In Swagger, API operation parameters are defined under the parameters section in the operation definition. Each parameter has name, value type (for primitive value parameters) or schema (for request body), and optional description. Here is an example:

paths:
/users/{userId}:
get:
summary: Gets a user by ID.
parameters:
- in: path
name: userId
type: integer
required: true
description: Numeric ID of the user to get.

Note that parameters is an array, so, in YAML, each parameter definition must be listed with a dash (-) in front of it.

Swagger distinguishes between the following parameter types based on the parameter location. The location is determined by the parameter’s in key, for example, in: query or in: path.

Query parameters are the most common type of parameters. They appear at the end of the request URL after a question mark (?), with different name=value pairs separated by ampersands (&). Query parameters can be required and optional.

Terminal window
GET /pets/findByStatus?status=available
GET /notes?offset=100&limit=50

Use in: query to denote query parameters:

parameters:
- in: query
name: offset
type: integer
description: The number of items to skip before starting to collect the result set.
- in: query
name: limit
type: integer
description: The numbers of items to return.
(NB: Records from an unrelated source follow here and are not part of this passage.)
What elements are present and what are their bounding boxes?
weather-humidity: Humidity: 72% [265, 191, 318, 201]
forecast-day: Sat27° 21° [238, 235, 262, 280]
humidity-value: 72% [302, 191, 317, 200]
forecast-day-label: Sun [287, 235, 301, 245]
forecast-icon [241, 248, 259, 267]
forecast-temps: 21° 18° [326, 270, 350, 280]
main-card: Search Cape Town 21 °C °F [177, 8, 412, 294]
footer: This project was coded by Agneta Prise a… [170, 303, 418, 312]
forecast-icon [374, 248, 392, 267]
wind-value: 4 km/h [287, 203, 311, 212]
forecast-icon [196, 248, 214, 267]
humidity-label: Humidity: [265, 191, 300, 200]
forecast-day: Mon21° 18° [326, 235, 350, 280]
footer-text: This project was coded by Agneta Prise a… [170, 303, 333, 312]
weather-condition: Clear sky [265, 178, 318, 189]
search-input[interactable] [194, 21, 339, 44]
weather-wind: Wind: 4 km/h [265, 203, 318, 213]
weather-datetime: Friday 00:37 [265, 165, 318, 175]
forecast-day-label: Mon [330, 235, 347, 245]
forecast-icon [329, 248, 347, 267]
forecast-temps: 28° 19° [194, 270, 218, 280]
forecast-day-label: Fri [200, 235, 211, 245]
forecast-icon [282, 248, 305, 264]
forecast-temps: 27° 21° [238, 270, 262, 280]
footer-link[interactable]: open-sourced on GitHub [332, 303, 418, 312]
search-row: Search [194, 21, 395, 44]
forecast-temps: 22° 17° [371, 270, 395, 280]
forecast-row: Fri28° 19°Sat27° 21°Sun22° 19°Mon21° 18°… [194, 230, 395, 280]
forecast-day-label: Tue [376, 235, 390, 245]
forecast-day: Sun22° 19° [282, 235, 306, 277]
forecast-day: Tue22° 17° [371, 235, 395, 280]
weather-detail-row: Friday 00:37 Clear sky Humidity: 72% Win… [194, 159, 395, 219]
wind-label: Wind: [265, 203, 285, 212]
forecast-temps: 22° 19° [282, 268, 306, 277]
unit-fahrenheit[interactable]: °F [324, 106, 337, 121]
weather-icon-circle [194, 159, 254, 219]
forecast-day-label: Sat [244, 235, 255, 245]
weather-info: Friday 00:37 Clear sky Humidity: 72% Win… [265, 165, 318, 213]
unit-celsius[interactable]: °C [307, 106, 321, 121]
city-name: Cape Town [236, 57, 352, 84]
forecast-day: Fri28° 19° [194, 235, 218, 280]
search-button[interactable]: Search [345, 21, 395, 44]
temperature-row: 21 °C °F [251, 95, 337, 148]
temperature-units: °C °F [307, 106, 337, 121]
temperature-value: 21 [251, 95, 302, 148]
Query parameters only support primitive types. You can have an array, but the items must be a primitive value type. Objects are not supported.

Note: To describe API keys passed as query parameters, use a security definition instead. See API Keys.

Path parameters are components of a URL path that can vary. They are typically used to point to a specific resource within a collection, such as a user identified by ID. A URL can have several path parameters, each denoted with curly braces { }.

Terminal window
GET /users/{id}
GET /cars/{carId}/drivers/{driverId}

Each path parameter must be substituted with an actual value when the client makes an API call. In Swagger, a path parameter is defined using in: path and other attributes as necessary. The parameter name must be the same as specified in the path. Also, remember to add required: true, because path parameters are always required. Here is an example for GET /users/{id}:

paths:
/users/{id}:
get:
parameters:
- in: path
name: id # Note the name is the same as in the path
required: true
type: integer
minimum: 1
description: The user ID.
responses:
200:
description: OK

Path parameters can be multi-valued, such as GET /users/12,34,56. This is achieved by specifying the parameter type as array. See Array and Multi-Value Parameters below.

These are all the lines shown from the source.